Fiber optics extend the reach of the spectrophotometer to outside the box. Dip probes, for example, let the user determine the absorbance of solutions (or take reflectance readings of powders) in situ, without the need to transfer them to a cuvette, explains Jeff Prevatt, vice president of S. I. Photonics. And by attaching a fiber optic cable to the C-mount of a microscope, spectra can be obtained directly from the stage, he adds.

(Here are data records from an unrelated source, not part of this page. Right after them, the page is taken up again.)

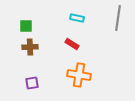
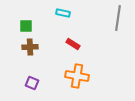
cyan rectangle: moved 14 px left, 5 px up
red rectangle: moved 1 px right
orange cross: moved 2 px left, 1 px down
purple square: rotated 32 degrees clockwise
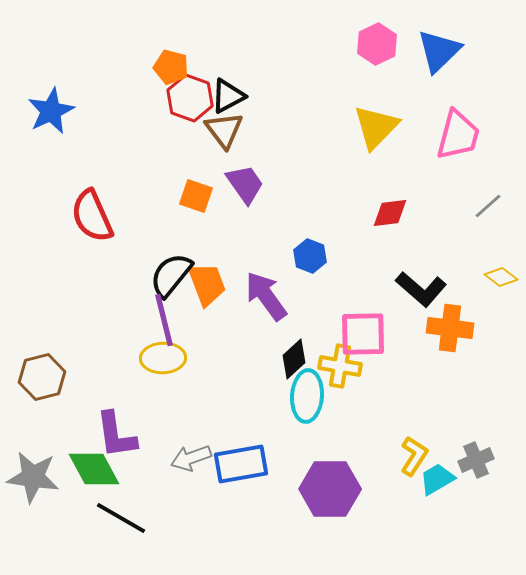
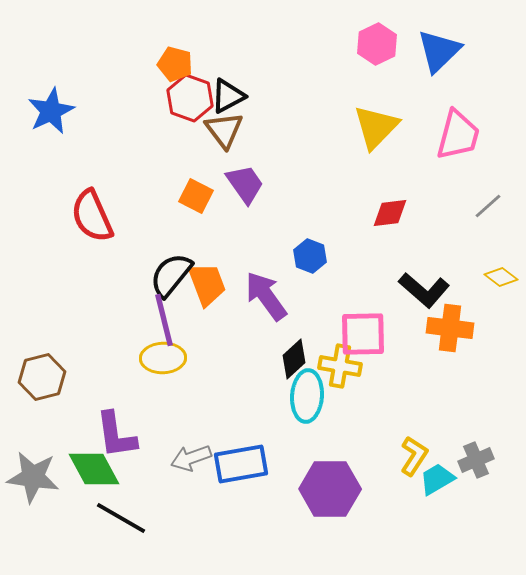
orange pentagon: moved 4 px right, 3 px up
orange square: rotated 8 degrees clockwise
black L-shape: moved 3 px right, 1 px down
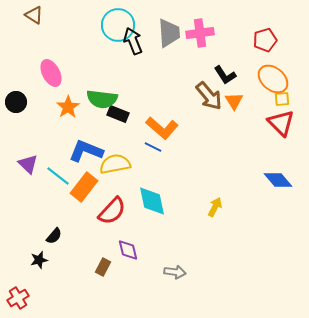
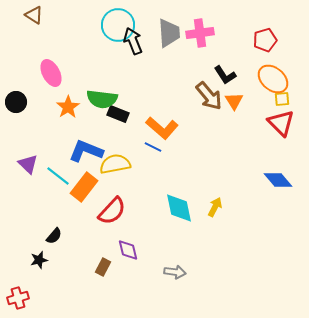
cyan diamond: moved 27 px right, 7 px down
red cross: rotated 15 degrees clockwise
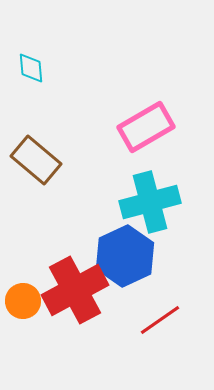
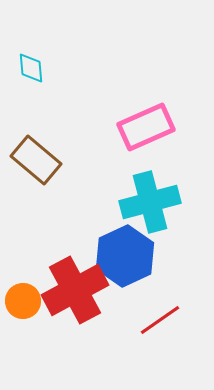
pink rectangle: rotated 6 degrees clockwise
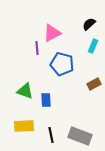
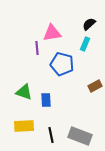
pink triangle: rotated 18 degrees clockwise
cyan rectangle: moved 8 px left, 2 px up
brown rectangle: moved 1 px right, 2 px down
green triangle: moved 1 px left, 1 px down
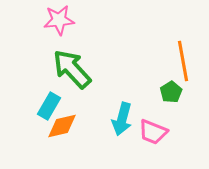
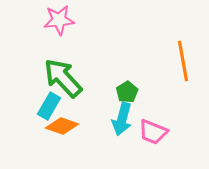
green arrow: moved 9 px left, 9 px down
green pentagon: moved 44 px left
orange diamond: rotated 32 degrees clockwise
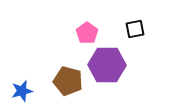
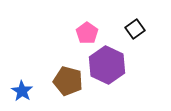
black square: rotated 24 degrees counterclockwise
purple hexagon: rotated 24 degrees clockwise
blue star: rotated 25 degrees counterclockwise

Using fiber optics comes with a price, though, warns Larsen. “There’s no fiber optic system out there that’s 100% efficient,” he says. “When you’re talking about an analysis where there is a very small difference in the amount of light that’s getting to the detector, any losses along the way will be significant.”
Maligned?
As a rule, fiber optics accessories are used mainly by array-based spectrophotometers. Although now an accepted part of the research world, these instruments didn’t always hold the place they do today in the biomedical research community.
Shortly after their introduction in the 1980s, a lot of vendors jumped on the bandwagon, producing inexpensive products with considerable drift and instability, that weren’t suitable for a QC department, says Prevatt. “They kind of tainted the market, … and unfortunately left a bad taste in people’s mouth.”
That stigma is dying away as people become more familiar with the array technology that is responsible for the digital camera revolution, Prevatt continues. His company and most of the field’s major players – including Agilent, Beckman Coulter, Hitachi, and PerkinElmer – now offer research-grade array spectrophotometers on a par with the best single-beam scanning instruments.
Some array-based specs even boast capabilities that go beyond the more traditional instruments.
NanoDrop
“NanoDrop is exciting,” exclaims Messman. “It’s a whole new approach.”
Like other array-based instruments, the NanoDrop 1000 measures the entire spectrum – in this case, from 220 to 750nm – virtually instantaneously. Yet its unique sample retention system allows for a single, undiluted, one-microliter sample to be assayed in a matter of seconds. The drop is placed on an optical fiber (embedded in stainless steel); when the arm – a second optical fiber – is lowered, it sandwiches the drop and holds it in place by surface tension. The exact volume of the sample – just as in cuvette-based instruments – is not a factor in assessing absorbance. Because the system reads a sample “at-strength” directly on the probe, explains NanoDrop’s technical marketing manager Philippe Desjardins, “We remove the human error” associated with preparing buffers, making dilutions, and caring for cuvettes. The company – purchased by ThermoFisher Scientific in October 2007 – also offers a higher–throughput version capable of assaying eight samples at a time.
An analogous technology – in this case, sandwiching a one microliter drop between an optical fiber and a mirror – is the basis of the Implen’s competing system, the NanoPhotometer.
The trend toward ever smaller sample volumes in continuous, yet Larsen doesn’t see it dropping into the nanoliters volume just yet. “When we get to that point we’re going to have to re-design the instrumentation, he speculates. “Just because there’s only so much light that you can squeeze down into a small volume.”